Collisional excitation of far-infrared line emissions from warm interstellar carbon monoxide (CO)

TL;DR

This paper revisits the excitation of warm interstellar CO using new collisional rate data, analyzing how different physical conditions affect observed rotational diagrams and their curvature.

Contribution

It provides a comprehensive analysis of CO excitation across a wide range of temperatures and densities, demonstrating that positive curvature can arise from a single isothermal component.

Findings

Positively curved diagrams do not necessarily imply multiple temperature components.

Single isothermal models can explain modest positive curvature in some sources.
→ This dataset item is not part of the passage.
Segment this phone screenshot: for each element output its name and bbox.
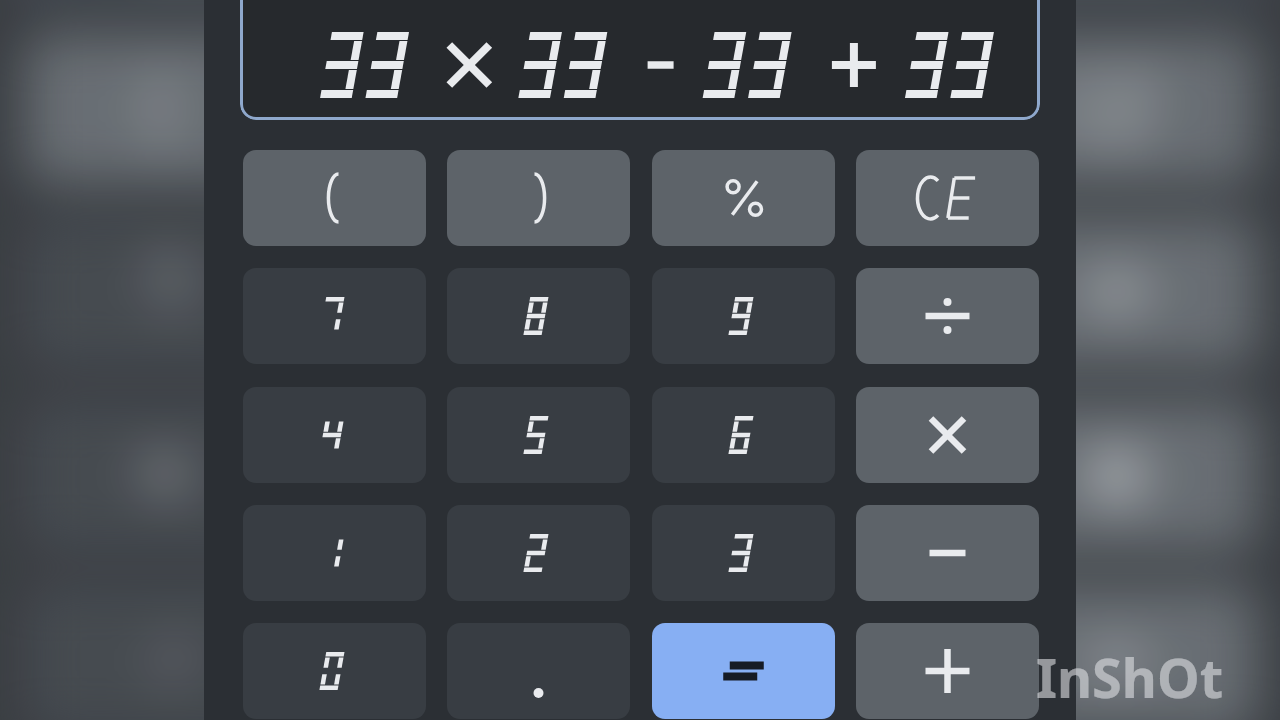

Power-law temperature distributions can account for more pronounced curvature.

Abstract

Motivated by recent observations with Herschel/PACS, and the availability of new rate coefficients for the collisional excitation of CO (Yang et al. 2010), the excitation of warm astrophysical CO is revisited with the use of numerical and analytic methods. For the case of an isothermal medium, results have been obtained for a wide range of gas temperatures (100 to 5000 K) and H2 densities (1E+3 to 1E+9 cm-3), and presented in the form of rotational diagrams, in which the logarithm of the column density per magnetic substate, log (N[J]/g[J]), is plotted for each state, as a function of its energy, E[J]. For rotational transitions in the wavelength range accessible to Herschel/PACS, such diagrams are nearly linear when n(H2) > 1E+8 cm-3. When log10(n[H2]) = 6.8 to 8, they exhibit significant negative curvature, whereas when log10(n[H2]) < 4.8 the curvature is uniformly positive throughout the PACS-accessible range. Thus, the observation of a positively-curved CO rotational diagram does not NECESSARILY require the presence of multiple temperature components. Indeed, for some sources observed with Herschel/PACS, the CO rotational diagrams show a modest positive curvature that can be explained by a single isothermal component. Typically, the required physical parameters are H2 densities in the 1E+4 to 1E+5 cm-3 range and temperatures, T, close to the maximum at which CO can survive. Other sources exhibit rotational diagrams with more curvature than can be accounted for by a single temperature component. For the case of a medium with a power-law distribution of gas temperatures, with dN/dT proportional to T to the power -b, results have been obtained for H2 densities 1E+3 to 1E+9 cm-3 and power-law indices, b, in the range 1 to 5; such a medium can account for a CO rotational diagram that is more positively curved than any resulting from an isothermal medium.